8.  Ici, la quinzaine [deux sémaines = quatorze jours = quinze jours] est peut-être la période dont parle la Constitution du 3 septembre 1791, C1. S.V, art.4, ou les représentants réunis, formés provisoirement en assemblée, et en nombre au-dessous du quorum, demanderont aux membres absents de se présenter 'dans le délai de quinzaine au plus tard'.

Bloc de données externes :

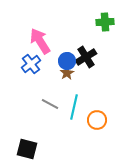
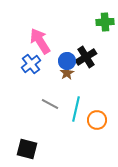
cyan line: moved 2 px right, 2 px down
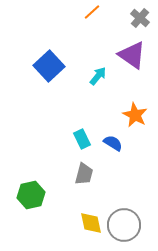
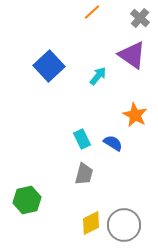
green hexagon: moved 4 px left, 5 px down
yellow diamond: rotated 75 degrees clockwise
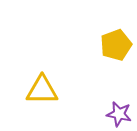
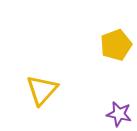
yellow triangle: rotated 48 degrees counterclockwise
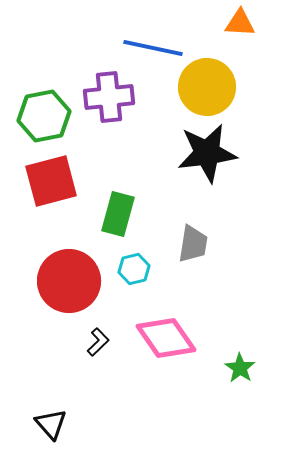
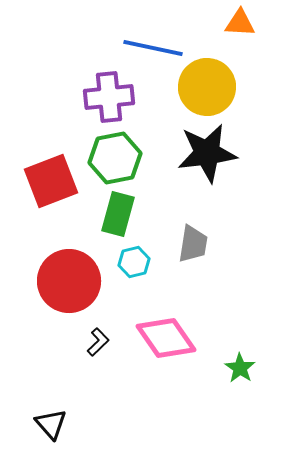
green hexagon: moved 71 px right, 42 px down
red square: rotated 6 degrees counterclockwise
cyan hexagon: moved 7 px up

9.  Françoise d'Aubigné (1635-1719), petite-fille d'un fameux calviniste, s'est mariée au poète Scarron, âgé et difforme, en 1652, et elle tient un salon que fréquentent d'éminentes personnalités de l'époque. Veuve en 1660, elle est chargée en 1669 d'éduquer les enfants que Louis XIV a eu d'une de ses maîtresses. En 1674 le Roi Soleil, en lui procurant le château d'une petite ville entre Chartres et Versailles, la fait marquise de Maintenon, puis dame de compagnie de la Dauphine. Devenue l'épouse secrète du Roi Soleil en 1684, elle exerce sur le roi et sur la Cour une grande influence, leur imposant une atmosphère de piété très austère. En 1686, le roi crée pour elle le Maison Royale de Saint-Louis à Saint Cyr, près de Versailles, une maison d'éducation des jeunes filles nobles pauvres, dont les pères étaient morts au service du Royaume. Pour ses 250 élèves, destinées pour service à la Cour, elle institute le Cordon Bleu pour excellence en gastronomie, empruntant le symbole d'excellence du prestigieux Ordre du Saint Esprit (depuis 1578) pour récompenser les grands dignitaires du Royaume d'exemplaires actions militaires. Elle se retirera à St. Cyr à la mort de son mari en 1715, et y mourra le 15 avril 1719. La Révolution à supprimé la Maison Royale de Saint Louis [dès lors: École Militaire], aussi bien que le Cordon Bleu. Au 19e siècle le cordon bleu désignait une bonne cuisinière. D'après la tradition littéraire, le poète Gérard de Nerval se suicida en 1855 avec une corde de cuisine [ruban de tablier, apron string, schorteband], qu'on appellait cordon de Mme. de Maintenon.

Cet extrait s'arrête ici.